In most cases, the spine should be approached anteriorly, as it allows direct access to the infected tissues and adequate debridement. The use of titanium mesh cages may provide better anterior column support, because their structural integrity is not affected by degradative enzymes present in an infection environment. Interestingly bacteria show lower propensity of adherence to titanium compared with stainless steel [54,55,56,57]. The addition of posterior instrumentation provides even better deformity correction and faster rate of fusion and does not appear to increase the risk of infection [54]. Single-stage anterior and posterior surgery has been shown to be safe and effective using titanium implants [55,56]. Recent advances in minimally invasive spine (MIS) techniques offer alternative methods of surgical treatment. Korovessis et al. [58] showed in a small number of patients that anterior debridement and reconstruction with titanium mesh cages followed by posterior MIS screw fixation led to decreased blood loss and shortened operative time.
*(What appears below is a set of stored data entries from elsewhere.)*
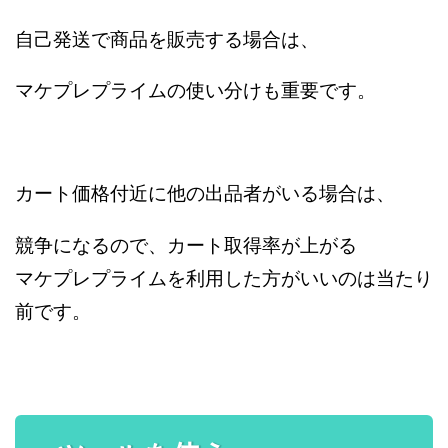
自己発送で商品を販売する場合は、
マケプレプライムの使い分けも重要です。
カート価格付近に他の出品者がいる場合は、
競争になるので、カート取得率が上がる
マケプレプライムを利用した方がいいのは当たり
前です。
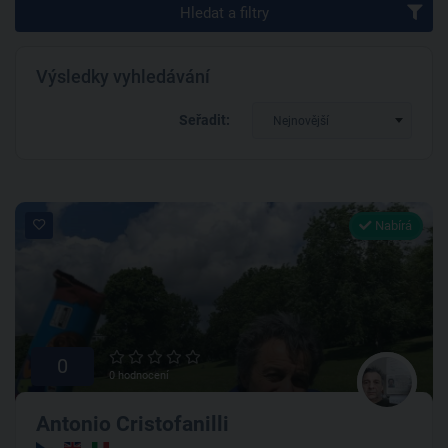
Hledat a filtry
Výsledky vyhledávání
Seřadit:
Nejnovější
Nabírá
0
0 hodnocení
Antonio Cristofanilli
In tuberculous spondylitis, most authors agree that anterior radical debridement and strut graft fusion is superior. The spine is approached anteriorly so that the affected area may be dealt with most directly. Oga et al. [59] evaluated the adherence properties of M. tuberculosis and S. epidermidis to stainless steel. The Staphylococcus heavily colonized the rods and was covered with a thick biofilm, whereas only a few biofilm-covered colonies of M. tuberculosis were seen. These findings have prompted the use of anterior instrumentation at the time of initial anterior debridement. Some authors recommend that a posterior fusion should be performed in addition to an anterior fusion in order to eliminate the risk of increased deformity [60,61,62]. Anterior grafts may not provide stable fixation, especially in cases where the graft spans more than two-disc spaces [63].
Conclusions
Pyogenic spondylitis and tuberculous spondylitis entail various types of clinical behavior, and a differential diagnosis is less likely to be conducted. It would be feasible for clinical and radiologic indices to be beneficially utilized on the differential diagnosis, before a culture examination or pathologic examination is performed or in uncertain situations.
Acknowledgments
This study was supported by Dong-A University Research Funding.
Notes
No potential conflict of interest relevant to this article was reported.